27000 households (rounded up) is the invite number and 3754 is the response number. Trying to maximise response number is central to any survey: the higher the response rate, the more your sample can be relied on to accurately capture what the larger group thinks.

This is hopefully obvious, but let's spell it out to be sure. We don't know what the households who didn't respond think. This is the entire point of surveys: get a sample of views so you can make deductions about everyone else.

So here, the actual split in the response numbers I gave above is 49.6% opposed, 50.4% in support. I may get round to another post explaining why this can't be statistically distinguished from an even 50/50 split - though the intuitive idea is just: how much could that split change as you get more responses? Here, we have a 16% sample - that's pretty big. It's very unlikely to change a lot, but because it's so close to 50%, it could likely shift either side of that 50/50 mark.

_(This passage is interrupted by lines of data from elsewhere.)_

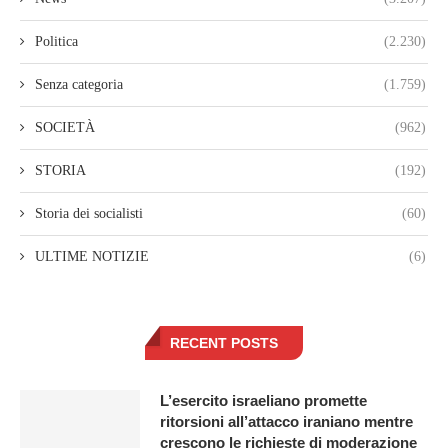
Politica
(2.230)
Senza categoria
(1.759)
SOCIETÀ
(962)
STORIA
(192)
Storia dei socialisti
(60)
ULTIME NOTIZIE
(6)
RECENT POSTS
L’esercito israeliano promette
ritorsioni all’attacco iraniano mentre
crescono le richieste di moderazione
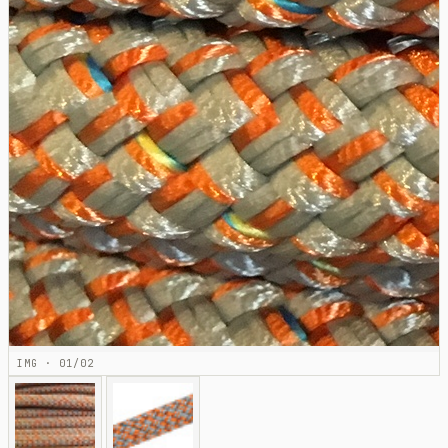
IMG · 01/02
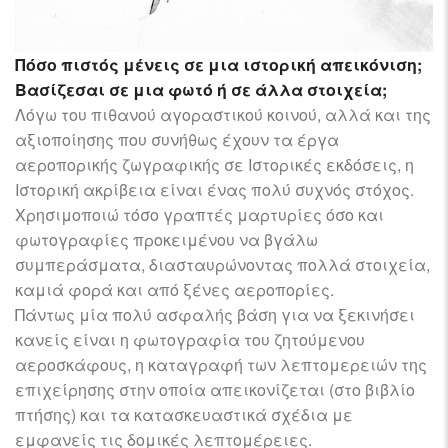
Πόσο πιστός μένεις σε μια ιστορική απεικόνιση;
Βασίζεσαι σε μια φωτό ή σε άλλα στοιχεία;
Λόγω του πιθανού αγοραστικού κοινού, αλλά και της
αξιοποίησης που συνήθως έχουν τα έργα
αεροπορικής ζωγραφικής σε Ιστορικές εκδόσεις, η
Ιστορική ακρίβεια είναι ένας πολύ συχνός στόχος.
Χρησιμοποιώ τόσο γραπτές μαρτυρίες όσο και
φωτογραφίες προκειμένου να βγάλω
συμπεράσματα, διασταυρώνοντας πολλά στοιχεία,
καμιά φορά και από ξένες αεροπορίες.
Πάντως μία πολύ ασφαλής βάση για να ξεκινήσει
κανείς είναι η φωτογραφία του ζητούμενου
αεροσκάφους, η καταγραφή των λεπτομερειών της
επιχείρησης στην οποία απεικονίζεται (στο βιβλίο
πτήσης) και τα κατασκευαστικά σχέδια με
εμφανείς τις δομικές λεπτομέρειες.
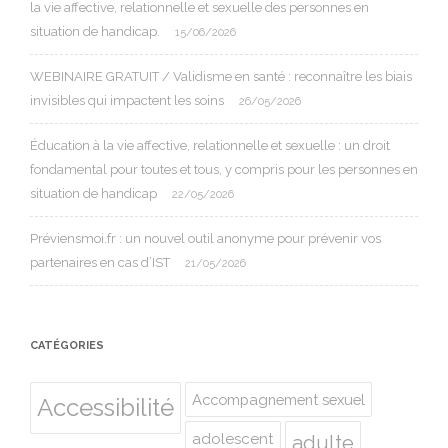
la vie affective, relationnelle et sexuelle des personnes en
situation de handicap.
15/06/2026
WEBINAIRE GRATUIT / Validisme en santé : reconnaître les biais
invisibles qui impactent les soins
26/05/2026
Éducation à la vie affective, relationnelle et sexuelle : un droit
fondamental pour toutes et tous, y compris pour les personnes en
situation de handicap
22/05/2026
Préviensmoi.fr : un nouvel outil anonyme pour prévenir vos
partenaires en cas d’IST
21/05/2026
CATÉGORIES
Accompagnement sexuel
Accessibilité
adolescent
adulte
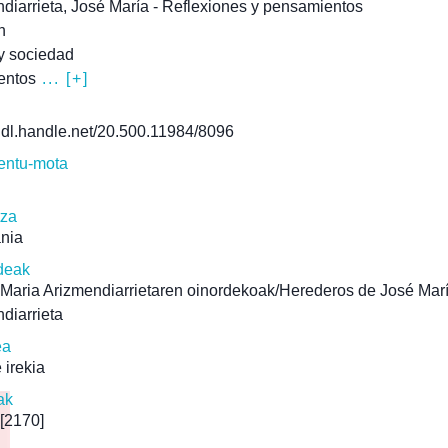
diarrieta, José María - Reflexiones y pensamientos
n
 y sociedad
entos
... [+]
/hdl.handle.net/20.500.11984/8096
ntu-mota
tza
ania
deak
Maria Arizmendiarrietaren oinordekoak/Herederos de José Mar
diarrieta
ea
 irekia
ak
[2170]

At any rate, it is astronomically unlikely that 'fewer than 7%' is the correct percent opposed. For that to be true, all the other households that didn't respond would have to be 100% in favour. The 16% sample would have had to have picked up on every single household opposed. Just... no.

So to end: whether or not the Council knew they were doing this, they have selected numbers to support their own message - as I've shown with a statement claiming exactly the opposite, using exactly the same data and method. This is some way before worrying about sampling rates and confidence intervals. And the 'vast majority' thing... whu?? So let's just end with a tip:

  • Check if you can put out two equally true but mutually exclusive statements using your method. If you can, your method is wrong. Try again.

  1. Sheffield Council surveyed households, one street at a time, to find out if residents wanted an independent tree panel to re-examine decisions about trees on their street. Again, the data is here. It collated all of those single street surveys into one document.